Assignment =
Include only the line with "Image attached. Give" and the lines after it, each reproduced exactly as it stands in the entries below.

Stored data:

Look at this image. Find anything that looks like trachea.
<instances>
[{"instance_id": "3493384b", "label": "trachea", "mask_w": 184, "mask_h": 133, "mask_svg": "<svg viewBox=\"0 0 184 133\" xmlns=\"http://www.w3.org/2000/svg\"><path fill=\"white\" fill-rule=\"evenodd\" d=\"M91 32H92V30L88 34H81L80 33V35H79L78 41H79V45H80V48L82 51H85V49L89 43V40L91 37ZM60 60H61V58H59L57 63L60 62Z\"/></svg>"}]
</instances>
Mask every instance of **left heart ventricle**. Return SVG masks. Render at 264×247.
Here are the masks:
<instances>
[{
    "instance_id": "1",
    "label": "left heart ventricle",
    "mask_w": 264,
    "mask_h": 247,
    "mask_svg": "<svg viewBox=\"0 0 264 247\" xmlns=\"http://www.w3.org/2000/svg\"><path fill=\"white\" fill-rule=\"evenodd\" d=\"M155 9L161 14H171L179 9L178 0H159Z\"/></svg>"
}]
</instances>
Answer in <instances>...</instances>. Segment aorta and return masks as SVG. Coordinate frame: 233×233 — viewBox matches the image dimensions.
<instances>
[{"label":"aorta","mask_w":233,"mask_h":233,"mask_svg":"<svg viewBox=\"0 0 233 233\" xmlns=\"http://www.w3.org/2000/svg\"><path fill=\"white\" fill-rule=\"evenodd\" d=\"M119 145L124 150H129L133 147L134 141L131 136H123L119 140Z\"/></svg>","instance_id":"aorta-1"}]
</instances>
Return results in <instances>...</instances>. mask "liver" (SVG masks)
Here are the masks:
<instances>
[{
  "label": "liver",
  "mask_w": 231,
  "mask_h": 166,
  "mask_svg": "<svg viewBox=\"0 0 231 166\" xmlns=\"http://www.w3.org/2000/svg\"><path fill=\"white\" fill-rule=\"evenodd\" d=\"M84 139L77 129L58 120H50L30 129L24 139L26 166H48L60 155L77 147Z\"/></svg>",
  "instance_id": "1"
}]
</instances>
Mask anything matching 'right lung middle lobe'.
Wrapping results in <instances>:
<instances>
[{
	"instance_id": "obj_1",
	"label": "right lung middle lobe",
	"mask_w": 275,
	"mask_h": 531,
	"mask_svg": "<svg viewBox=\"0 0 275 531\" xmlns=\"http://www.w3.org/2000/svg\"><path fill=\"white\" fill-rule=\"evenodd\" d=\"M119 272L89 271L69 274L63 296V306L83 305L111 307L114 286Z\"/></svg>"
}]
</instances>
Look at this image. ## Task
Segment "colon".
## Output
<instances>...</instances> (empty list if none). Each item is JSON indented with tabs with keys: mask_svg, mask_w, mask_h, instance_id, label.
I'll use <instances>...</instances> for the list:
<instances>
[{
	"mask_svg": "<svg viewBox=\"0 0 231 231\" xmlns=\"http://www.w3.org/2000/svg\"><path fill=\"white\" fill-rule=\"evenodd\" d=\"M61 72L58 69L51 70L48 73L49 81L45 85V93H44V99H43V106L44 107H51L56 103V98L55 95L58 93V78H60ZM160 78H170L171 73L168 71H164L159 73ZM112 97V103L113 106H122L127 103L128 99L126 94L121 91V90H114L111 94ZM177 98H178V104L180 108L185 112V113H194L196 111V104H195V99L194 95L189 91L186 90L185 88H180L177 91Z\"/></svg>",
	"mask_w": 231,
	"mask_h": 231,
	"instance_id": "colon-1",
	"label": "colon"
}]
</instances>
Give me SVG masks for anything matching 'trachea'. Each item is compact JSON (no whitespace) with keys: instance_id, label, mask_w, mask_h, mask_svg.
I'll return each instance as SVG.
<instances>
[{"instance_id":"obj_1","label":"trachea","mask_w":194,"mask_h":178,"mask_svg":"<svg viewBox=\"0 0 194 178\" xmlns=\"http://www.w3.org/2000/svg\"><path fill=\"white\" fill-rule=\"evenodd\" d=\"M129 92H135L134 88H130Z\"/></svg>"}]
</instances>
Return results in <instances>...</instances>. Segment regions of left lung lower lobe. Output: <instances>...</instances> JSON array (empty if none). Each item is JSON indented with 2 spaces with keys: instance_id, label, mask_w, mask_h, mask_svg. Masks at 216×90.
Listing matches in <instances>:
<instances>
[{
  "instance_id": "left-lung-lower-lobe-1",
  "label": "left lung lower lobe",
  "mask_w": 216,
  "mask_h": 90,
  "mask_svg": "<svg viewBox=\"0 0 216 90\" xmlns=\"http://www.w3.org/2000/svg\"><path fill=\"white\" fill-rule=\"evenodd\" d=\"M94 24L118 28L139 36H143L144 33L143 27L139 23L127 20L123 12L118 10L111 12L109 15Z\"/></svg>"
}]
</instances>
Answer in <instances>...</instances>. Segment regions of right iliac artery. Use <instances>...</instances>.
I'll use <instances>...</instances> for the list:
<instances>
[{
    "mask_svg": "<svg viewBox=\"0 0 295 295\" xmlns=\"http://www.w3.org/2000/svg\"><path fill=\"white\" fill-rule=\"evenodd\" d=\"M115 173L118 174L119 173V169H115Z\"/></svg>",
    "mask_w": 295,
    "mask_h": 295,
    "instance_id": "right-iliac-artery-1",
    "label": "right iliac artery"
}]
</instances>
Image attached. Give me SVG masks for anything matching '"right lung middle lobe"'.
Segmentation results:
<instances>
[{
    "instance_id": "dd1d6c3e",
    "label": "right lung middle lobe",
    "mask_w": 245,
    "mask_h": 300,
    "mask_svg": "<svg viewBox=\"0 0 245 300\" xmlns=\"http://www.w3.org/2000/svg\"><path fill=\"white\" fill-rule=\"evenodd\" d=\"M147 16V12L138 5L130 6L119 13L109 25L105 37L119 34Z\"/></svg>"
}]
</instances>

Reply to the task =
Image attached. Give me SVG masks for anything matching '"right lung middle lobe"'.
Segmentation results:
<instances>
[{
    "instance_id": "dd1d6c3e",
    "label": "right lung middle lobe",
    "mask_w": 245,
    "mask_h": 300,
    "mask_svg": "<svg viewBox=\"0 0 245 300\" xmlns=\"http://www.w3.org/2000/svg\"><path fill=\"white\" fill-rule=\"evenodd\" d=\"M147 16V12L138 5L130 6L119 13L109 25L105 37L119 34Z\"/></svg>"
}]
</instances>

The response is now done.